Both the morphlogical appearance and biochemical composition of the multimeric TJ complexes have led to consider these junctions as rigid, static structures for a long time. One can hardly imagine that a structure with these characteristics may function as a viral receptor. However, recent studies have revealed that TJs are dynamic systems both at the structural and molecular level, which is indeed important for a correct development of their functions (38,39). TJs have been shown to be areas with very active membrane recycling and a high number of endocytic processes, thus representing a strategic site for proteins involved in vesicular traffic and intracellular signaling (40-42). Furthermore, TJs seal the epithelium by raising a barrier between organ lumina and inner layers, which are in this way separated from the outer environment.
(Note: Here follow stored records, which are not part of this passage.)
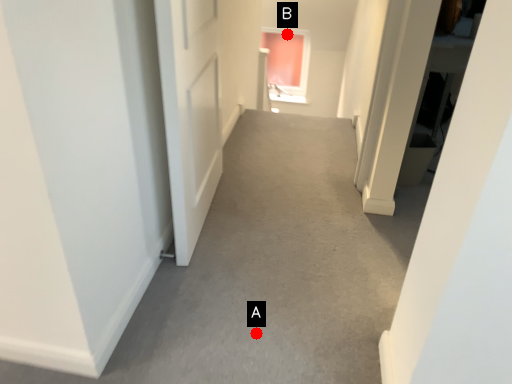 Question: Two points are circled on the image, labeled by A and B beside each circle. Which point is further to the camera?

Choices:
 (A) A is further
 (B) B is further

Answer: (B) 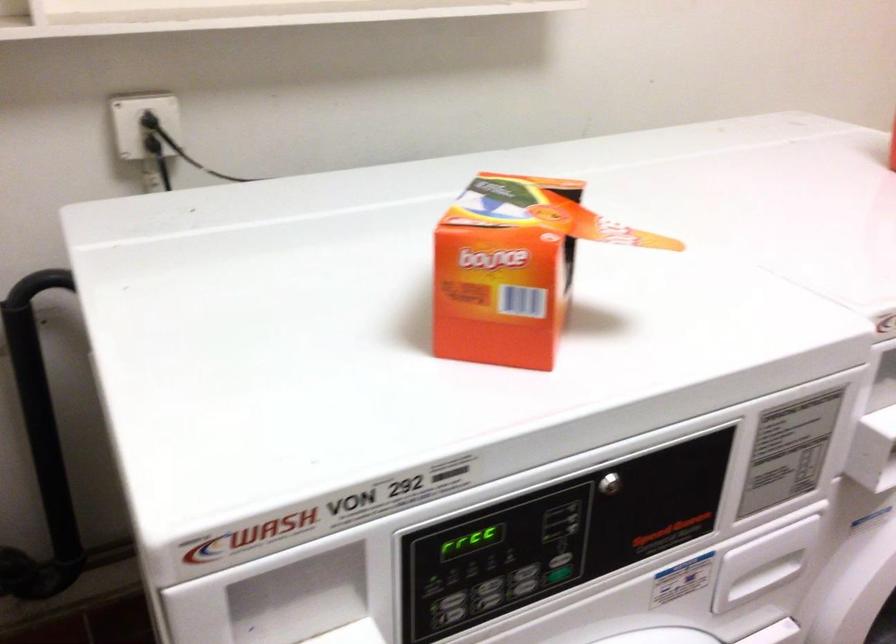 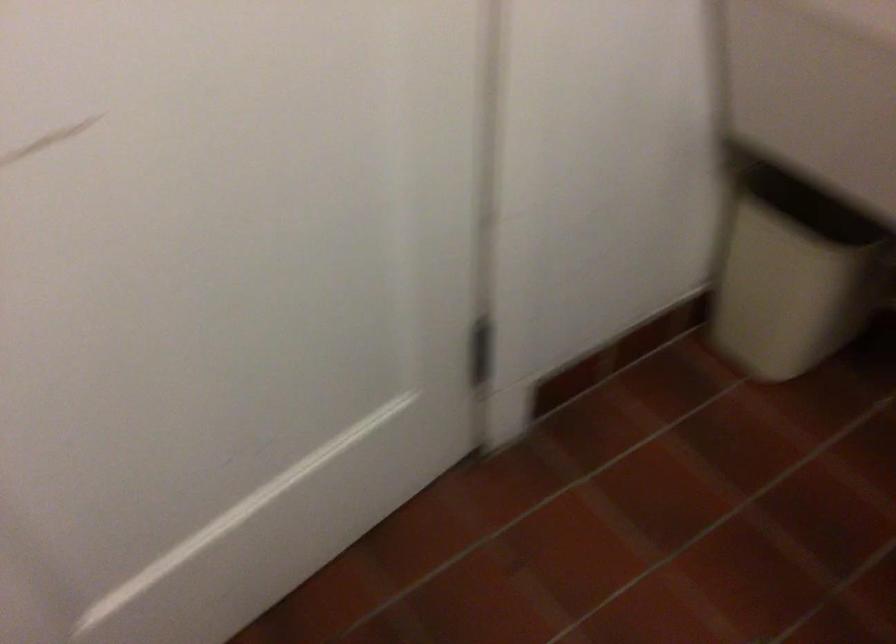 How did the camera likely rotate?

The camera rotated toward left-down. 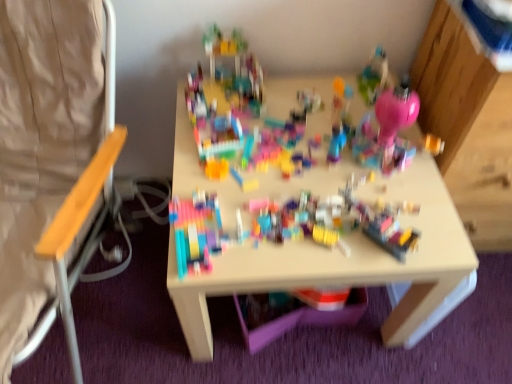 Question: From the image's perspective, is translucent plastic container at center, which is the 2th toy in top-to-bottom order, positioned above or below multicolored plastic blocks at center, the 1th toy positioned from the top?

Choices:
 (A) below
 (B) above

Answer: (A)

Question: Considering their positions, is translucent plastic container at center, the first toy when ordered from bottom to top, located in front of or behind multicolored plastic blocks at center, the 2th toy positioned from the right?

Choices:
 (A) behind
 (B) front

Answer: (A)

Question: Which is farther from the multicolored plastic blocks at center, which is the 2th toy from bottom to top?

Choices:
 (A) wooden seat at left
 (B) translucent plastic container at center, which is counted as the 1th toy, starting from the back

Answer: (A)

Question: Which object is the closest to the multicolored plastic blocks at center, which is the 2th toy from bottom to top?

Choices:
 (A) translucent plastic container at center, which is the 2th toy in top-to-bottom order
 (B) wooden seat at left

Answer: (A) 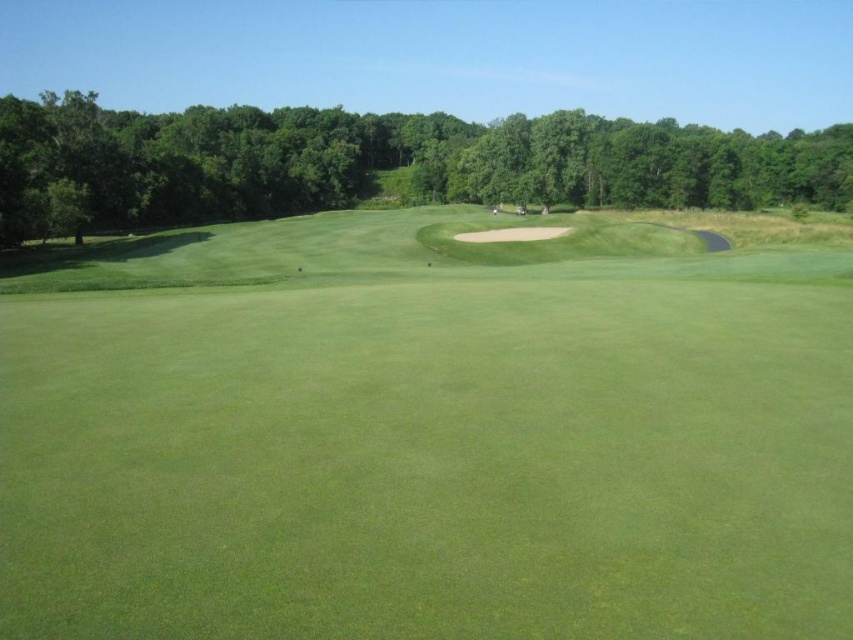 You are a golfer trying to determine the best path for your ball. Considering the green grassy fairway at center and the green leafy tree at upper center, which of these two features takes up more area in the image?

The green leafy tree at upper center occupies more space than the green grassy fairway at center in the image.

You are a golfer standing on the green grassy fairway at center. You want to hit the ball towards the green leafy tree at upper center. Will the ball roll towards the tree or away from it based on the slope of the fairway?

The green grassy fairway at center is below the green leafy tree at upper center, so the ball will roll towards the tree because the fairway slopes upward in that direction. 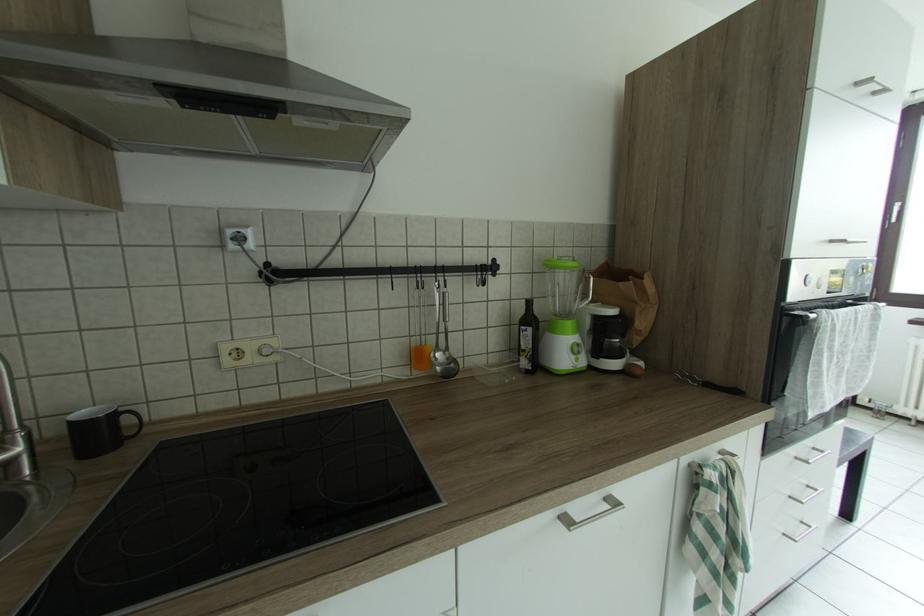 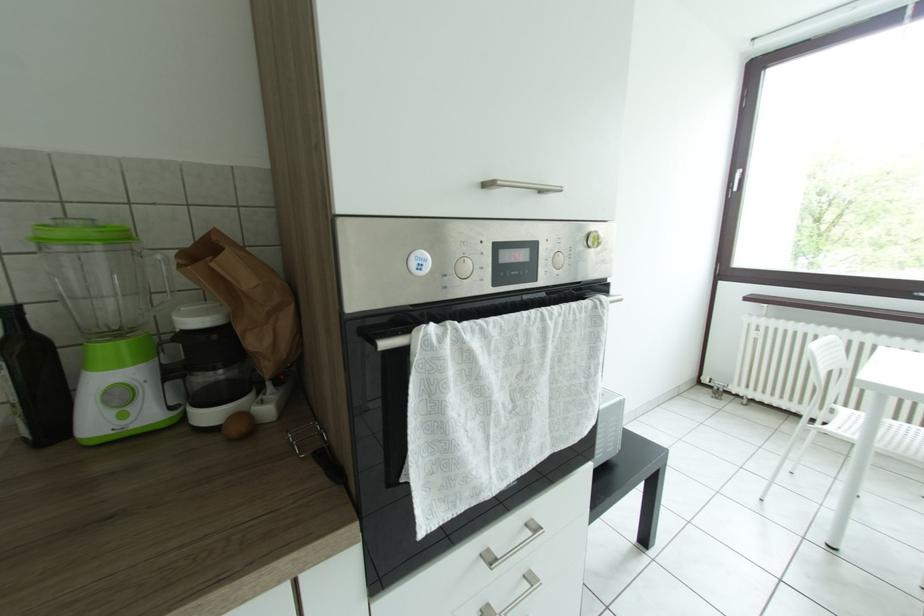 What movement of the cameraman would produce the second image?

The cameraman walked toward right, forward. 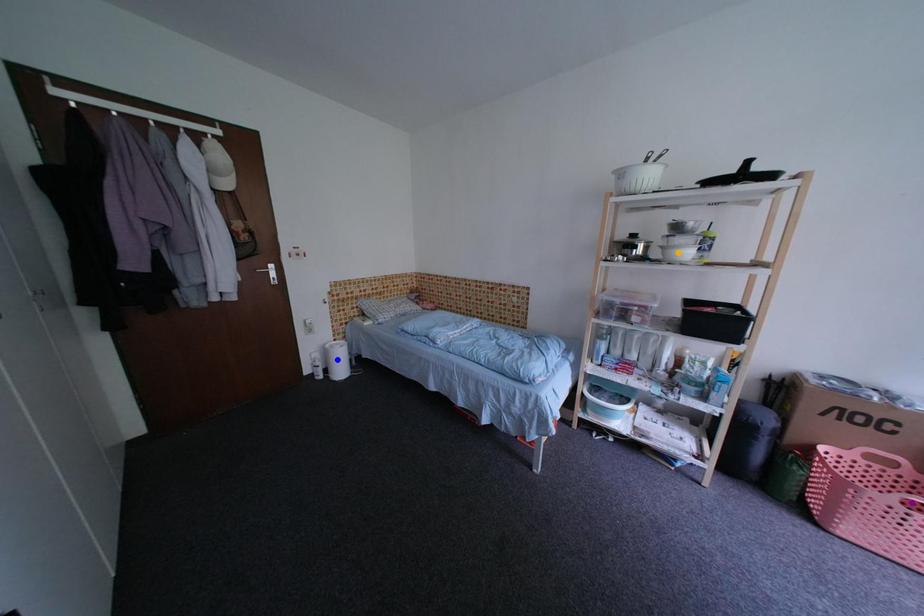 Order these from nearest to farthest:
- blue point
- purple point
- orange point

purple point < orange point < blue point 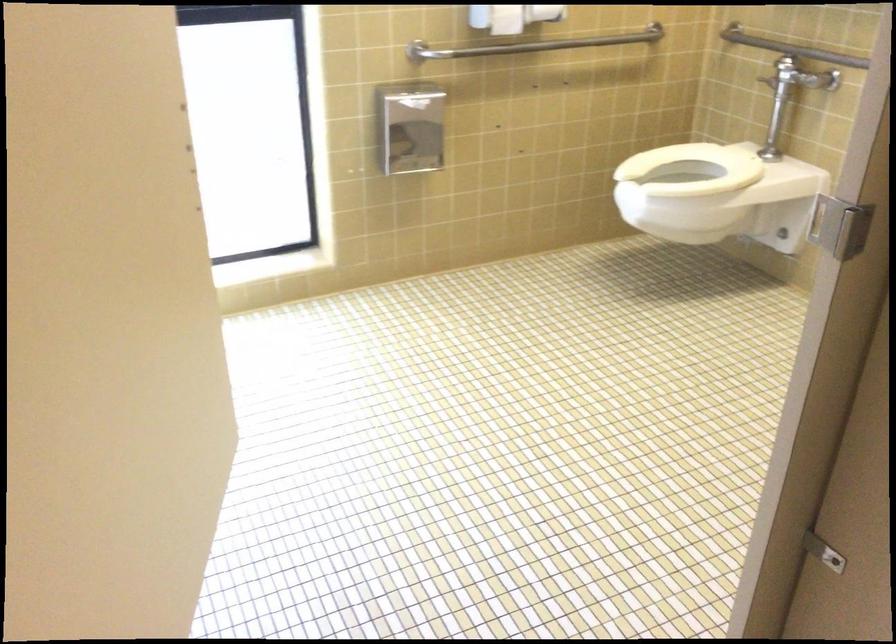 The height and width of the screenshot is (644, 896). Find the location of `metal grab bar`. metal grab bar is located at coordinates (531, 44). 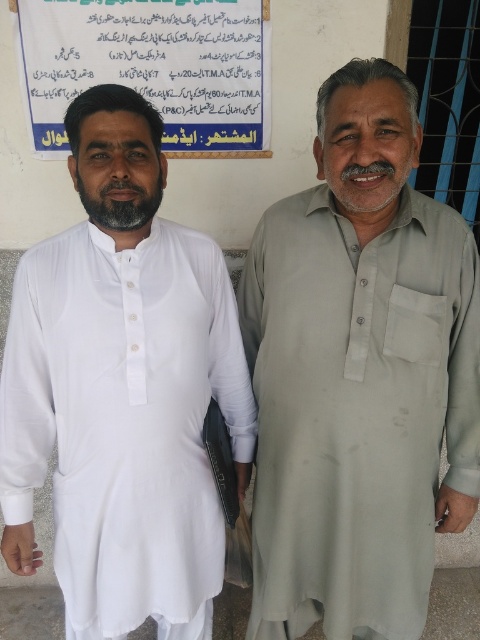 Is light gray cotton shirt at right bigger than blue paper at upper center?

Result: Yes, light gray cotton shirt at right is bigger than blue paper at upper center.

Is light gray cotton shirt at right taller than blue paper at upper center?

Indeed, light gray cotton shirt at right has a greater height compared to blue paper at upper center.

Where is `light gray cotton shirt at right`? light gray cotton shirt at right is located at coordinates (360, 374).

At what (x,y) coordinates should I click in order to perform the action: click on light gray cotton shirt at right. Please return your answer as a coordinate pair (x, y). Looking at the image, I should click on (360, 374).

Can you confirm if white cotton shirt at left is thinner than blue paper at upper center?

Correct, white cotton shirt at left's width is less than blue paper at upper center's.

Which is in front, point (91, 624) or point (52, 138)?

Point (91, 624) is in front.

Is point (63, 416) positioned in front of point (100, 49)?

Yes, it is.

This screenshot has height=640, width=480. In order to click on white cotton shirt at left in this screenshot , I will do `click(122, 388)`.

Does light gray cotton shirt at right have a lesser height compared to white cotton shirt at left?

No, light gray cotton shirt at right is not shorter than white cotton shirt at left.

Is point (339, 422) behind point (92, 352)?

Yes.

Is point (336, 577) in front of point (24, 509)?

That is False.

At what (x,y) coordinates should I click in order to perform the action: click on light gray cotton shirt at right. Please return your answer as a coordinate pair (x, y). Looking at the image, I should click on (360, 374). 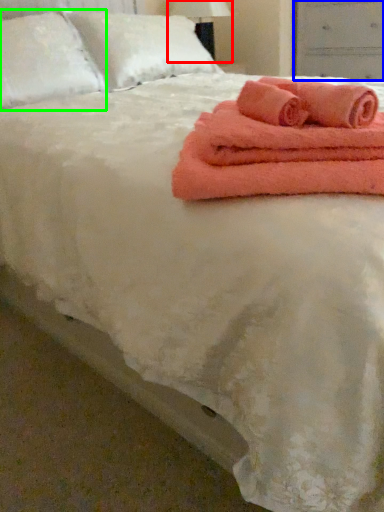 Question: Considering the real-world distances, which object is farthest from bedside lamp (highlighted by a red box)? drawer (highlighted by a blue box) or pillow (highlighted by a green box)?

Choices:
 (A) drawer
 (B) pillow

Answer: (B) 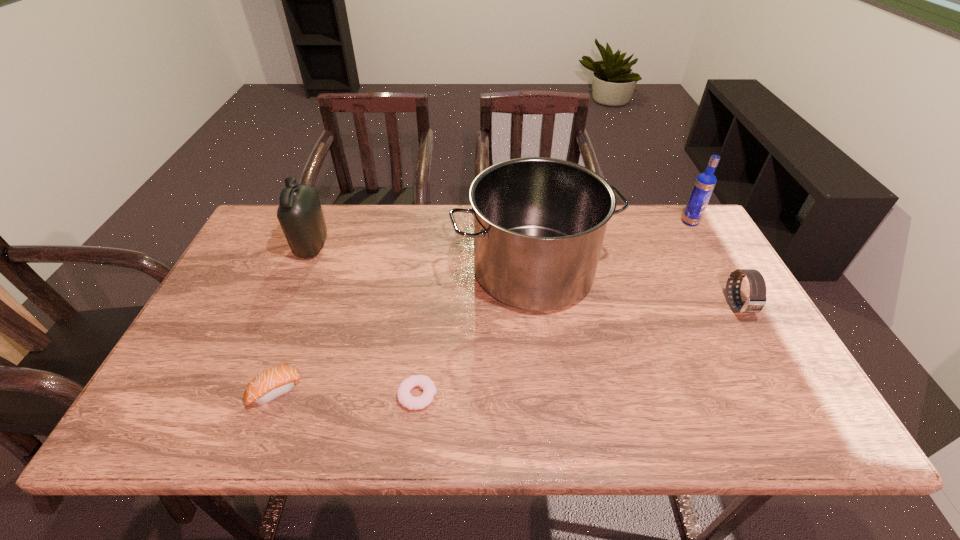 Where is `free area in between the farthest object and the fifth tallest object`? free area in between the farthest object and the fifth tallest object is located at coordinates tap(483, 307).

You are a GUI agent. You are given a task and a screenshot of the screen. Output one action in this format:
    pyautogui.click(x=<x>, y=<y>)
    Task: Click on the free space between the saucepan and the bottle
    
    Given the screenshot: What is the action you would take?
    pyautogui.click(x=422, y=259)

You are a GUI agent. You are given a task and a screenshot of the screen. Output one action in this format:
    pyautogui.click(x=<x>, y=<y>)
    Task: Click on the empty space between the sushi and the vodka
    Image resolution: width=960 pixels, height=540 pixels.
    Given the screenshot: What is the action you would take?
    pyautogui.click(x=483, y=307)

Find the location of a particular element. vacant area between the farthest object and the sushi is located at coordinates (483, 307).

Identify the location of vacant region between the bottle and the second shortest object. (294, 319).

At what (x,y) coordinates should I click in order to perform the action: click on unoccupied position between the farthest object and the fourth object from left to right. Please return your answer as a coordinate pair (x, y). This screenshot has width=960, height=540. Looking at the image, I should click on (612, 247).

The width and height of the screenshot is (960, 540). Find the location of `vacant area that lies between the fifth tallest object and the fourth object from right to left`. vacant area that lies between the fifth tallest object and the fourth object from right to left is located at coordinates (347, 393).

Identify the location of object identified as the closest to the watch. pos(539,223).

In order to click on the closest object relative to the fourth object from left to right in this screenshot , I will do `click(405, 398)`.

Find the location of a particular element. Image resolution: width=960 pixels, height=540 pixels. blank area in the image that satisfies the following two spatial constraints: 1. on the back side of the farthest object; 2. on the right side of the bottle is located at coordinates (323, 222).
Thus, TJs provide a first line of defense that precludes most microbes from entering the body. However, some bacteria and viruses have developed specific strategies to utilize and/or modify TJs in order to enter a host (40,43). For instance, rotaviruses have been shown to gain access into the body from the intestine lumen using a mechanism by which they alter TJs, open the paracellular barrier between intestinal cells, and leave the integrins at the basolateral domain exposed, which then serve as viral receptors (44). Other studies have revealed that CAR, a TJ-associated protein, interacts with and acts as a receptor for coxsackie viruses, swine vesicular disease virus, and a number of adenoviruses (40), and that reoviruses and feline calicivirus use JAM-A, another TJ protein, as cell receptor (45,46).

 

TJs and HCV: a close relationship

TJ-associated proteins as HCV co-receptors

Although some studies have suggested that HCV can replicate outside the liver (47), hepatocytes are in fact the primary virus target. The first step HCV takes to enter a hepatocyte is its binding to the cell surface heparan sulfate glycosaminoglycan (48-50) and LDL-R (24,31). Once the virus contacts the hepatocyte a number of proteins in the cell membrane play a role in viral internalization, including tetraspanin CD81, the scavenger receptor class B type I (SR-BI), and the TJ-associated proteins claudin-1 and occludin (51) (Fig. 2). Recently, the epidermal growth factor receptor and Niemann-Pick C1-like 1 cholesterol absorption receptor have been shown to also play a role in HCV entry into cells (52,53).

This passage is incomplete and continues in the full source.